- Title card
- Directed by: Madheswaran
- Written by: Madheswaran Vasantharajan (dialogues)
- Produced by: N. Vishnuram
- Starring: Arun Vijay; Sangita; Mantra;
- Cinematography: Kichaas
- Edited by: B. S. Vasu–Saleem
- Music by: Sirpy
- Production company: Ganga Gowri Production
- Release date: 11 September 1997;
- Running time: 142 minutes
- Country: India
- Language: Tamil

= Ganga Gowri (1997 film) =

1997 film

Ganga Gowri is a 1997 Indian Tamil-language romantic comedy film directed by Madheswaran. The film stars Arun Vijay (credited as Arun Kumar), Sangita, and Mantra while Vadivelu, Dindigul I. Leoni, and Siva play supporting roles. It was released on 11 September 1997.

== Plot ==

Shiva and his brother Vichu are carefree youths, while their father Pandiyan is a miser. Shiva falls in love with Ganga at first sight and tries to seduce her with Vichu's help. Ultimately, Ganga also falls in love with him. Gowri comes from her village and begins to work in Pandiyan's house as a maid. A few months ago, Shiva was bitten by a snake, and Muthu saved him. Muthu cannot marry Gowri because of their horoscope. According to tradition, Gowri must marry another man for a week and then can marry Muthu. Shiva, grateful to Muthu for saving his life, married her and left the village. Thereafter, Gowri did not want to marry Muthu anymore. Muthu understood and advised her to rejoin Shiva. Finally, Pandiyan accepts the marriage of Shiva and Ganga. What transpires later forms the crux of the story.

==Production==
Ganga Gowri was Arun Kumar's second collaboration with production company Ganga Gowri Productions after their previous film Kathirunda Kadhal performed poorly. The film marked the directorial debut of Madheshwaran who previously assisted Aabavanan and Manobala.
== Soundtrack ==
The music was composed by Sirpy, with lyrics written by Palani Bharathi.
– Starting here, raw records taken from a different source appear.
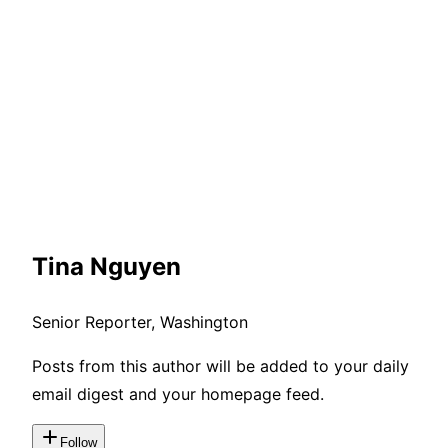
Tina Nguyen
Senior Reporter, Washington
Posts from this author will be added to your daily
email digest and your homepage feed.
Follow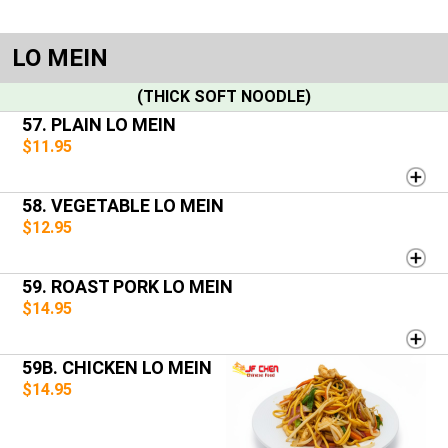
LO MEIN
(THICK SOFT NOODLE)
57. PLAIN LO MEIN
$11.95
58. VEGETABLE LO MEIN
$12.95
59. ROAST PORK LO MEIN
$14.95
59B. CHICKEN LO MEIN
$14.95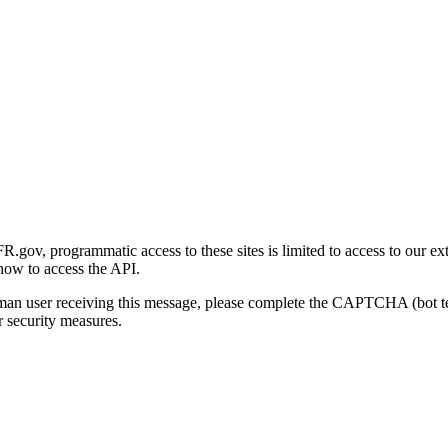
gov, programmatic access to these sites is limited to access to our ex
how to access the API.
human user receiving this message, please complete the CAPTCHA (bot t
 security measures.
| Song | Singer(s) | Duration |
|---|---|---|
| "Bull Bull Thara" | Mano | 4:53 |
| "Kadhal Solla Vandhen" | P. Unni Krishnan, Sujatha Mohan | 4:51 |
| "Kadhalare Kadhalare" | S. P. Balasubrahmanyam | 4:55 |
| "Margazhi Neerada" | Mano, Sirpy | 5:14 |
| "Poonthendrale Velaiyadu" | Mano, Sujatha Mohan | 5:00 |
| "Poovukkul Puthaiyal" | Mano | 4:26 |
| "Kadhalare Kadhalare" (film version) | Sirpy | 4:55 |

== Reception ==
Ji of Kalki said most of the scenes are lively and comically moving with minimal characters but panned the old-fashioned thaali sentiment climax and dialogues.